While her on-court tennis skills, including a blistering two-handed backhand, are to be marveled at, perhaps the most impressive thing about Raducanu is her unflappable confidence and composure. Teenagers aren’t supposed to win major titles without dropping sets, and they aren’t supposed to seem unfazed competing in New York and on the biggest stage. But here she was in Queens in front of tens of thousands of spectators, and millions more watching on television, delivering a master class performance.

Just a couple of months before, Raducanu burst onto the scene at Wimbledon, where she reached the fourth round as a Wild Card. She had never played at a WTA Tour event prior to Wimbledon, but won three main draw matches at the tournament in her home country. But in her fourth-round match against Ajla Tomljanovic, she began to have problems breathing and felt dizzy, forcing her to retire from the match.

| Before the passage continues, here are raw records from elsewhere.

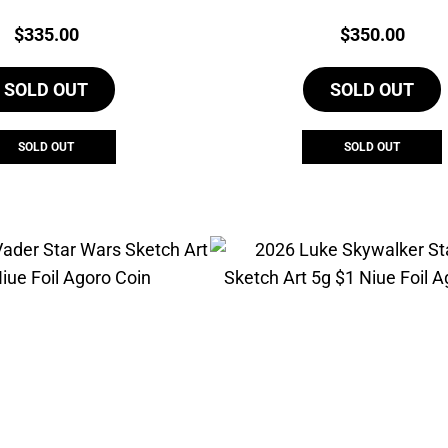
Agoro Set
Coin
Price:
Price:
$
335.00
$
350.00
SOLD OUT
SOLD OUT
SOLD OUT
SOLD OUT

Her retirement was met with a mixed reaction, with some claiming she was overwhelmed by the moment and could not handle the pressure. Whatever the reason was, the teenager put any notion that pressure was too much for her to bed with her run in New York.

That unwavering poise comes from how she was raised, she says. Born in Toronto, Canada to a Romanian father and Chinese mother, Raducanu and her family moved to London when she was just two-years-old. Although her parents were unable to join her in New York and witness her accomplishment in person, they were certainly there in spirit.

“I think the confidence comes from just inner belief,” Raducanu said in Vogue. “My mom comes from a Chinese background, they have very good self-belief. It’s not necessarily about telling everyone how good you are, but it’s about believing it within yourself. I really respect that about the culture.”

She added:

“I think that the calmness and the mental strength definitely comes from my upbringing. I think my parents have both instilled in me from a very young age to definitely have a positive attitude on court, because when I was younger, it was definitely an absolute no-go if I had any sort of bad attitude. So from a young age, I definitely learned that, and it’s followed me until now.”

In addition to playing tennis as a kid, Raducanu also did ballet, horse riding, swimming, go-carting and motocross, contributing to forming a well-rounded person and athlete. This, coupled with her focus on academics, has helped her avoid the tennis burnout many junior players face when their lives are solely dedicated to the sport.

Raducanu’s composure allowed her to be successful on the tennis court, and it’s her charming demeanor that has transformed her into a global icon almost instantly. After her win, she delivered a message in Mandarin to her friends and family in China, thanking them for their support.

The next step for Raducanu now is to manage her stardom and fame which she now has to deal with. It can be a daunting task to handle the pressure of maintaining an image while remaining successful on court, and as we have seen over the past year, the mental health of athletes and the pressures they face can take a toll on a person.

But Raducanu seems to be taking everything that comes her way in stride, and enjoying the fruits of her labor rather than running from them.

“I don’t feel absolutely any pressure,” she said. “I’m still only 18-years-old. I’m just having a free swing at anything that comes my way. That’s how I faced every match here in the States. It got me this trophy, so I don’t think I should change anything.”